Si la présence chinoise en Afrique se déploie à travers nombre d’infrastructures terrestres, de façon plus discrète, Pékin est tout aussi présent dans les fonds marins. Le continent est ainsi très dépendant des câbles sous-marins posés ou financés par la Chine. Une situation qui fragilise l’influence des États-Unis dans la zone.
Et si le prochain champ de bataille entre la Chine et les États-Unis se trouvait sous les mers et les océans, dans les fonds sillonnés par les câbles sous-marins ?
C’est l’hypothèse que fait Foreign Policy dans un article qui plaide pour une aide américaine au développement des infrastructures technologiques africaines. Le site d’analyse géopolitique s’appuie sur un constat simple : le continent africain connaît la croissance la plus rapide de la planète en matière de bande passante (le volume de données pouvant être transporté d’un point à un autre dans un laps de temps). L’installation de câbles sous-marins a donné un avantage certain à la Chine, “tout en créant une vulnérabilité sécuritaire en raison du risque d’ingérence russe”.

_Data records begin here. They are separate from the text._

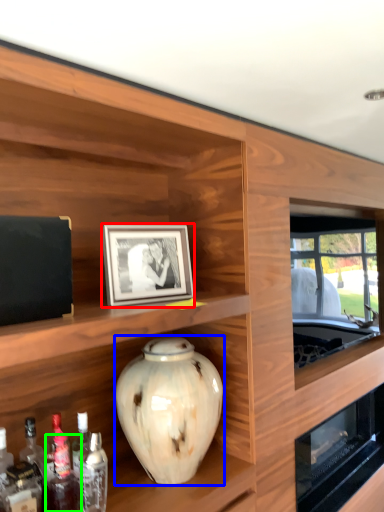 Question: Which object is positioned farthest from picture frame (highlighted by a red box)? Select from vase (highlighted by a blue box) and bottle (highlighted by a green box).

Choices:
 (A) vase
 (B) bottle

Answer: (B) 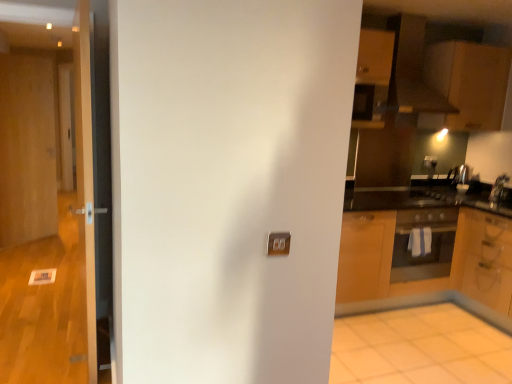 Question: Is wooden door at left, which is the 3th door from right to left, far away from white glossy door at left, the first door viewed from the front?

Choices:
 (A) yes
 (B) no

Answer: (A)

Question: Is wooden door at left, which ranks as the third door in front-to-back order, shorter than white glossy door at left, the first door viewed from the front?

Choices:
 (A) no
 (B) yes

Answer: (A)

Question: Is wooden door at left, which is the 3th door from right to left, not inside white glossy door at left, which ranks as the third door in left-to-right order?

Choices:
 (A) yes
 (B) no

Answer: (A)

Question: Does wooden door at left, which ranks as the third door in front-to-back order, have a lesser width compared to white glossy door at left, the first door viewed from the front?

Choices:
 (A) yes
 (B) no

Answer: (A)

Question: Considering the relative sizes of wooden door at left, the 1th door from the back, and white glossy door at left, marked as the 3th door in a back-to-front arrangement, in the image provided, is wooden door at left, the 1th door from the back, wider than white glossy door at left, marked as the 3th door in a back-to-front arrangement,?

Choices:
 (A) yes
 (B) no

Answer: (B)

Question: Visually, is wooden door at left, which ranks as the third door in front-to-back order, positioned to the left or to the right of wooden door at left, marked as the 2th door in a right-to-left arrangement?

Choices:
 (A) left
 (B) right

Answer: (A)

Question: Considering the positions of wooden door at left, acting as the first door starting from the left, and wooden door at left, which ranks as the 2th door in back-to-front order, in the image, is wooden door at left, acting as the first door starting from the left, bigger or smaller than wooden door at left, which ranks as the 2th door in back-to-front order,?

Choices:
 (A) small
 (B) big

Answer: (A)

Question: Is wooden door at left, acting as the first door starting from the left, situated inside wooden door at left, marked as the second door in a front-to-back arrangement, or outside?

Choices:
 (A) inside
 (B) outside

Answer: (B)

Question: Considering the positions of wooden door at left, which ranks as the third door in front-to-back order, and wooden door at left, marked as the second door in a front-to-back arrangement, in the image, is wooden door at left, which ranks as the third door in front-to-back order, wider or thinner than wooden door at left, marked as the second door in a front-to-back arrangement,?

Choices:
 (A) thin
 (B) wide

Answer: (A)

Question: In terms of size, does matte wood cabinetry at upper right, arranged as the second cabinetry when ordered from the bottom, appear bigger or smaller than white glossy tile at lower right?

Choices:
 (A) small
 (B) big

Answer: (B)

Question: In terms of width, does matte wood cabinetry at upper right, which appears as the first cabinetry when viewed from the top, look wider or thinner when compared to white glossy tile at lower right?

Choices:
 (A) wide
 (B) thin

Answer: (B)

Question: Relative to white glossy tile at lower right, is matte wood cabinetry at upper right, which appears as the first cabinetry when viewed from the top, in front or behind?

Fort de ce constat, le Foreign Policy détaille l’utilité de ces câbles, qui permettent un meilleur accès à Internet sur le continent, améliorant la connexion entre les habitants tout en créant un réseau d’infrastructures numériques. Une course à la connectivité et à la numérisation qui a son importance dans le jeu et le redéploiement des puissances internationales. En effet, la dépendance de l’Afrique à l’égard de ces systèmes de câbles sous-marins montre « l’emprise hégémonique de Pékin sur le continent », par le truchement notamment des contrats de prêts chinois et la construction d’infrastructures.
Cette mainmise chinoise fournit à Moscou une porte d’entrée pour mener des opérations d’espionnage ou de cyberattaques qui peuvent avoir pour cible les États-Unis et leurs alliés. Par conséquent, l’Occident aurait tort de « négliger les implications de la prolifération des câbles sous-marinsafricains » et leur importance dans les stratégies géopolitiques modernes entre puissances mondiales. La « techno-diplomatie » chinoise Le magazine décrit le déploiement d’une nouvelle forme de diplomatie chinoise en direction du continent, et qu’il nomme « techno-diplomatie ». Cette dernière, qui « va bien au-delà de la construction standard de ponts, de routes et de ports », porte surtout sur « la promotion de l’IA, la connectivité Internet et des possibilités de cloud computing [pratique consistant à utiliser des serveurs informatiques à distance et hébergés sur Internet pour stocker, gérer et traiter des données, plutôt qu’un serveur local ou un ordinateur personnel] ».
Pendant des années, la Chine a fabriqué et partagé avec les pays africains des technologies de l’information et de la communication (TIC), notamment des centres de données, des semi-conducteurs et d’autres technologies clés, en particulier celles permettant la surveillance. Autrement dit, Pékin a été le principal bailleur de fonds de la révolution numérique en Afrique. Et dans cette situation déjà désavantageuse pour les États-Unis, la Russie a toutes les capacités pour utiliser ces câbles à des fins d’espionnage. Or, alors que ces trois superpuissances ont les yeux et les intérêts tournés vers le continent, « les États-Unis s’inquiètent de plus en plus de la perte de relations précieuses avec le continent africain », déplore Foreign Policy. Pour remédier à cette situation déséquilibrée, la revue d’analyses internationales plaide dès lors pour que les gouvernements occidentaux investissent davantage dans la construction de câbles sous-marins africains et ce qu’il nomme l' »autodétermination technologique » du continent.